Referees Top 10 - 2005
Number 1: Jorge Larrionda
This referee, full name Jorge Luis Larrionda Pietrafiesa, was born 9 March 1968. Jorge was a football player himself, as striker he made it into the sixth division. As referee he made his debut in the first division in 1993 and was an international referee since 1998. He was seen by many as the very best referee in South America.
Larrionda retired at the end of 2011.
Number 2: Roberto Rosetti
Roberto Rosetti was widely believed to be one of the world's best referees of his time. He was known as a strict man - the regulations were his bible - but also as a good communicator.

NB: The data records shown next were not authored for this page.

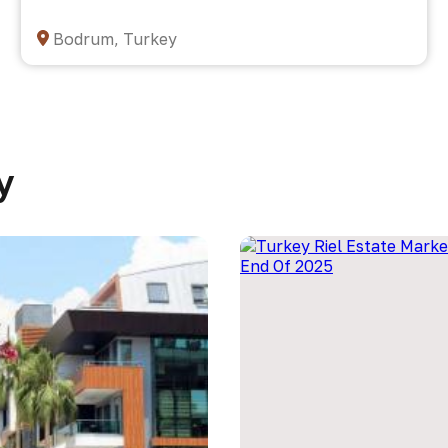
Bodrum, Turkey
y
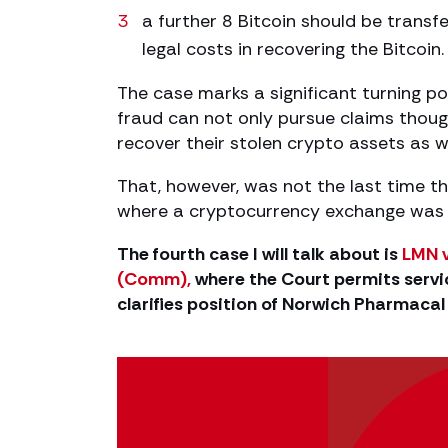
a further 8 Bitcoin should be transf
legal costs in recovering the Bitcoin.
The case marks a significant turning poin
fraud can not only pursue claims though
recover their stolen crypto assets as we
That, however, was not the last time th
where a cryptocurrency exchange was a
The fourth case I will talk about is
LMN v
(Comm),
where the Court permits servic
clarifies position of Norwich Pharmaca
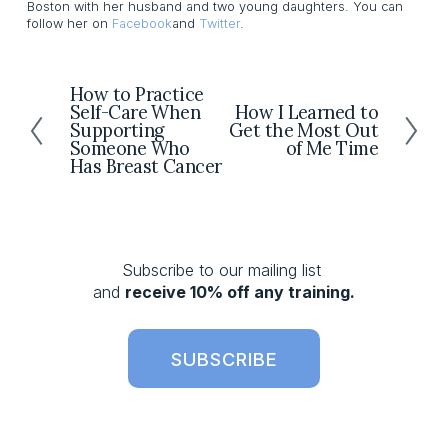
Boston with her husband and two young daughters. You can
follow her on
Facebook
and
Twitter
.
How to Practice
P
Self-Care When
How I Learned to
N
r
Supporting
Get the Most Out
e
e
Someone Who
of Me Time
x
v
Has Breast Cancer
t
i
o
u
s
Subscribe to our mailing list 
and 
receive 10% off any training.
SUBSCRIBE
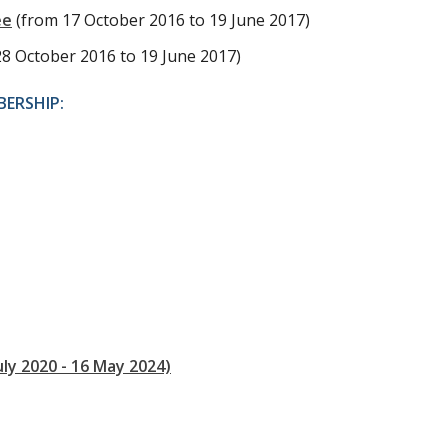
ee
(from 17 October 2016 to 19 June 2017)
28 October 2016 to 19 June 2017)
ERSHIP:
uly 2020 - 16 May 2024)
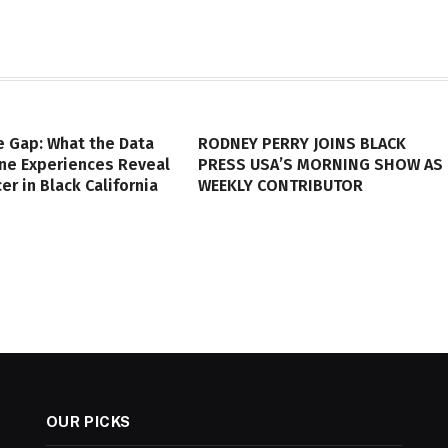
e Gap: What the Data
RODNEY PERRY JOINS BLACK
ine Experiences Reveal
PRESS USA’S MORNING SHOW AS
er in Black California
WEEKLY CONTRIBUTOR
OUR PICKS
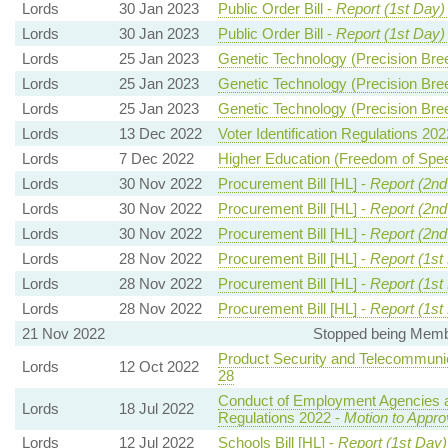
Lords
30 Jan 2023
Public Order Bill -
Report (1st Day)
Lords
30 Jan 2023
Public Order Bill -
Report (1st Day)
Lords
25 Jan 2023
Genetic Technology (Precision Breed
Lords
25 Jan 2023
Genetic Technology (Precision Breed
Lords
25 Jan 2023
Genetic Technology (Precision Breed
Lords
13 Dec 2022
Voter Identification Regulations 202
Lords
7 Dec 2022
Higher Education (Freedom of Speec
Lords
30 Nov 2022
Procurement Bill [HL] -
Report (2nd
Lords
30 Nov 2022
Procurement Bill [HL] -
Report (2nd
Lords
30 Nov 2022
Procurement Bill [HL] -
Report (2nd
Lords
28 Nov 2022
Procurement Bill [HL] -
Report (1st
Lords
28 Nov 2022
Procurement Bill [HL] -
Report (1st
Lords
28 Nov 2022
Procurement Bill [HL] -
Report (1st
21 Nov 2022
Stopped being Membe
Product Security and Telecommunica
Lords
12 Oct 2022
28
Conduct of Employment Agencies
Lords
18 Jul 2022
Regulations 2022 -
Motion to Appro
Lords
12 Jul 2022
Schools Bill [HL] -
Report (1st Day)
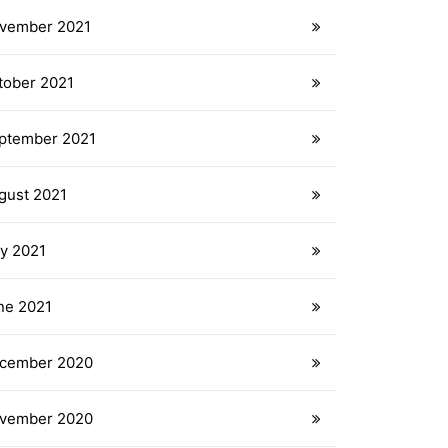
vember 2021
tober 2021
ptember 2021
gust 2021
ly 2021
ne 2021
cember 2020
vember 2020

He talked a lot to the players and had no problem getting his points across.
Number 3: Alain Sars
Alain Sars was one of the most experienced European referees. His international debut was in 1993 at the early age of 32.
He officiated his first match when he was only 14 years old. Sars claims a good referee should be courageous, fair and impartial. Furthermore a referee should be a good psychologist, should not be impressed by his surroundings and act in the spirit of the regulations instead of merely working by the book.
Number 4: Eric Poulat
The French Referee of the year 2004 Eric Poulat was born in in 1963 in the town of Chaponost. He is active in the French competition since 1991 and internationally since 1999.
Number 5: Graham Poll
From 1996 until 2007 Graham Poll was active at a number of international tournaments. Euro 2000, World Cup 2004 and World Cup 2006, the 2000 FA Cup final and in 2005 the UEFA Cup final. An enormous list of important matches, but he will be remembered, tragically, for one match only and what happened there in extra time.
Number 6: Konrad Plautz
Retired UEFA Elite Category referee Konrad Plautz passed his referee's exam in 1984. He was an assistant referee in the Austrian Bundesliga from August 1989 till July 1991. Since August 1991 he is one of the regular officials in Austria's top league, the Bundesliga.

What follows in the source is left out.